A recent study published in the journal Proceedings of the National Academy of Sciences indicates that the popular anti-diabetic drug metformin may slow aging and could even increase lifespan.

The findings represent a shift in beliefs about antioxidants, thought to neutralize the effects of highly reactive oxygen molecules produced by the mitochondria during cell-to-cell energy transfer.

Due to their potential to disrupt normal cell functioning as well as damage proteins and DNA, these molecules are thought to ignite the aging process.

The research shows that a small amount can be beneficial and that metformin, which allows just a small release of reactive oxygen molecules, could soon play a key role in healthy aging.

"As long as the amount of harmful oxygen molecules released in the cell remains small, it has a positive long-term effect on the cell. Cells use the reactive oxygen particles to their advantage before they can do any damage," explains Belgian doctoral researcher and study leader Wouter De Haes. "Metformin causes a slight increase in the number of harmful oxygen molecules. We found that this makes cells stronger and extends their healthy lifespan."

The study involved experiments on a short-lived species of roundworm called Caenorhabditis elegans, so the effects of the drug on humans are yet to be confirmed.
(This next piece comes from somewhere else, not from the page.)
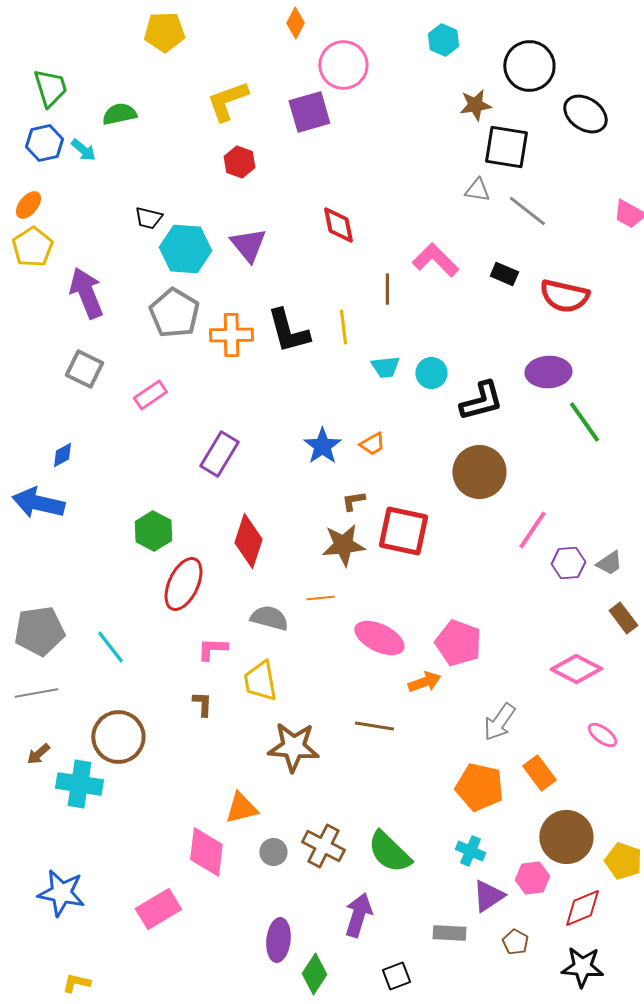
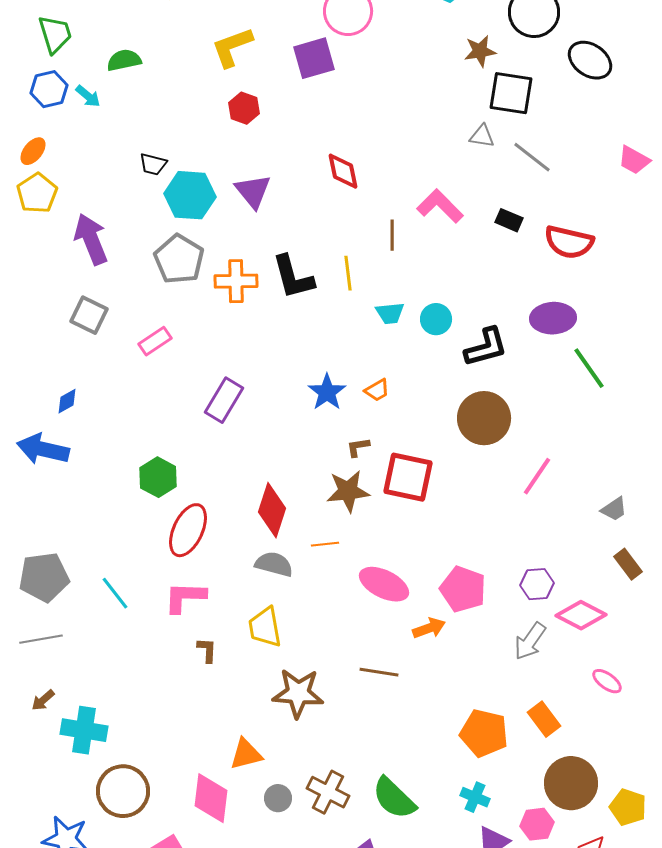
red diamond: (248, 541) -> (272, 510), moved
purple hexagon: (568, 563) -> (537, 584), moved
pink L-shape: (212, 649) -> (185, 597), moved, size x1.4
gray arrow: (499, 722) -> (530, 641), moved
brown circle: (118, 737) -> (123, 791), moved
"As they age, the worms get smaller, wrinkle up and become less mobile. But worms treated with metformin show very limited size loss and no wrinkling. They not only age slower, but they also stay healthier longer," says Wouter De Haes. "While we should be careful not to over-extrapolate our findings to humans, the study is promising as a foundation for future research."

For a long time, the food and cosmetics industries have pumped their products full of antioxidants to claim an anti-aging component.

While the study does not dispute the anti-aging qualities of antioxidants it suggests that they could neutralize the effects of metformin.

A study published in the European Journal of Cancer, meanwhile, suggests that metformin could one day be used to treat and prevent cancer.